By: The Maritime Executive
In what is being seen as potentially a key step for the resumption of cruising in North America, the Centers for Disease Control and Prevention (CDC) has published a request for information seeking input to inform future public health guidance and preventative measures relating to travel on cruise ships. Interested persons or organizations are invited to participate by submitting comments that will be used to inform future public health guidance and preventative measures relating to travel on cruise ships.
The questionnaire is broken into a series of categories related to planning and infrastructure and the resumption of passenger operations. The questions explore topics including the methods, strategies, and practices to prevent the transmission of COVID-19. Respondents are asked to address steps to bolster cruise lines internal public health programs and how to ensure that internal public health programs are involved in all levels of decision-making processes relating to passenger and crew operations.
They also seek input on innovations to reduce transmission of COVID-19 on board ships. If a future quarantine or isolation were to be required the CDC asks what mental health services should cruise ship operators provide for both passengers and crew. The CDC wants to explore the feasibility of conducting COVID-19 diagnostic testing, crew members reporting of potentially mild symptoms of COVID-like illness, and reporting to the CDC. The questions also explore potential quarantines as well as arrangements for travel including possible future crew repatriations.
The CDC in the past has criticized the cruise industry for having taken up too many resources both at the CDC and in the public health system. Among the topics it is asking for responses is a question, “What measures should cruise ship operators be required to take to reduce the burden on U.S. government resources if foreign seaports deny cruise ships the ability to come into port during a voyage?” They also ask if a company official should be required to accept legal responsibility for failure to implement measures to protect public health.

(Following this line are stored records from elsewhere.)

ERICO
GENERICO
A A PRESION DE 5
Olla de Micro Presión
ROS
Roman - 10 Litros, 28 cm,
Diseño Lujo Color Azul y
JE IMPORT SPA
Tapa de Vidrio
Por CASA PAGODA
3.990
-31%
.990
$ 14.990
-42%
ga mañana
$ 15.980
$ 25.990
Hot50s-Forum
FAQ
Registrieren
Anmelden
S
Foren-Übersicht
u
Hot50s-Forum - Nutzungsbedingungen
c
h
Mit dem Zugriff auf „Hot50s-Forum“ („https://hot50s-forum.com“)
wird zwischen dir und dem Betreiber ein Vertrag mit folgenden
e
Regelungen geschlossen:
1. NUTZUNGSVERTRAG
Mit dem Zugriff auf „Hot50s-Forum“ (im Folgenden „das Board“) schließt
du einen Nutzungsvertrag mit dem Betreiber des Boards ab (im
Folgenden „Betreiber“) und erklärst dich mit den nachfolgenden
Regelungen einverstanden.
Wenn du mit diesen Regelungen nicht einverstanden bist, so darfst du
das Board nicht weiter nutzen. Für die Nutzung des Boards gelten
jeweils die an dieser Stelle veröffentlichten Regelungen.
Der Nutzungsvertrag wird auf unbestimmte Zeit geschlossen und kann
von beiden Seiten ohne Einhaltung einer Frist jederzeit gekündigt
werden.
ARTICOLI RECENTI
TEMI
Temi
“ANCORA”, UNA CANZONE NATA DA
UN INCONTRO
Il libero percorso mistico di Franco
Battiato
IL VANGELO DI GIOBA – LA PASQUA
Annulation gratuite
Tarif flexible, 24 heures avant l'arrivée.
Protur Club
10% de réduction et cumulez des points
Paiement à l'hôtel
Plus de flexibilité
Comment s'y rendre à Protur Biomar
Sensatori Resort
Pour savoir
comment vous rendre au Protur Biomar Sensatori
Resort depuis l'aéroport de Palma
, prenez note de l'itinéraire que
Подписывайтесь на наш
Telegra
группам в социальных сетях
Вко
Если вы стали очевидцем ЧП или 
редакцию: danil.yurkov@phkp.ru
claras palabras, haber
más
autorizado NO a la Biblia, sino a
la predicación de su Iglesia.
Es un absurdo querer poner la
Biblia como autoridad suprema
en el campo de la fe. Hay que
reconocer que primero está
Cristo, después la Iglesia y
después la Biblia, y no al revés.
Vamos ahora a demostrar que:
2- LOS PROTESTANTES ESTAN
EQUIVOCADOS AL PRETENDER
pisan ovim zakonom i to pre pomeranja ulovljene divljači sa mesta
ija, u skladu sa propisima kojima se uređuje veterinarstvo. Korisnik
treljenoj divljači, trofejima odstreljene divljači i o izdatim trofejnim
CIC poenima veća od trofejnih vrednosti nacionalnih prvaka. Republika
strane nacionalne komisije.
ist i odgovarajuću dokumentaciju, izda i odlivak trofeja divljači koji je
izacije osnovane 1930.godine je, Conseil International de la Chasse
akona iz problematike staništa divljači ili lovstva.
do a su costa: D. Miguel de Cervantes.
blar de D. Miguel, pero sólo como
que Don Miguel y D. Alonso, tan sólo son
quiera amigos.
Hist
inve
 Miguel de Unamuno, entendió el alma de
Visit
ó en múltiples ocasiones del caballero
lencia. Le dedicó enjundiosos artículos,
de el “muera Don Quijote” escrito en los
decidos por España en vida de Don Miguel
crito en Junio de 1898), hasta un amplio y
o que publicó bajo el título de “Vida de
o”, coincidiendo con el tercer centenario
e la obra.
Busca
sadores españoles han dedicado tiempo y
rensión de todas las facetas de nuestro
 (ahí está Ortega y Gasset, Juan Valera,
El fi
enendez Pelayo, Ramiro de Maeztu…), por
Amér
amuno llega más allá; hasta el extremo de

Exploring the resumption of cruise operations, the CDC questions seek input on a broad range of topics including potential embarkation processes and restrictions, onboard operations, and debarkation protocols. They ask if ships should have limits on their capacities as well as the length of the cruise and even the number of people permitted per cabin. They also ask about limitations on shore excursions. One particularly difficult to implement suggestion is if ships should be required to provide single-occupancy rooms with private bathrooms for crew after resuming passenger operations. Finally, the CDC asks for comments about the benefits in terms of averted deaths and illnesses and the financial costs of the measures to be implemented. While the effort is seen as a positive step to address the issues that have prevented cruise ship operations, several observers noted that the due date is just days before the scheduled end to the CDC’s current no sail order. Released this week, the responses must be received by September 21, 2020. The CDC says that it will review all submissions and carefully consider all comments submitted. They also commit to publishing all the results on a government website, but did not provide a timeline for the release of results.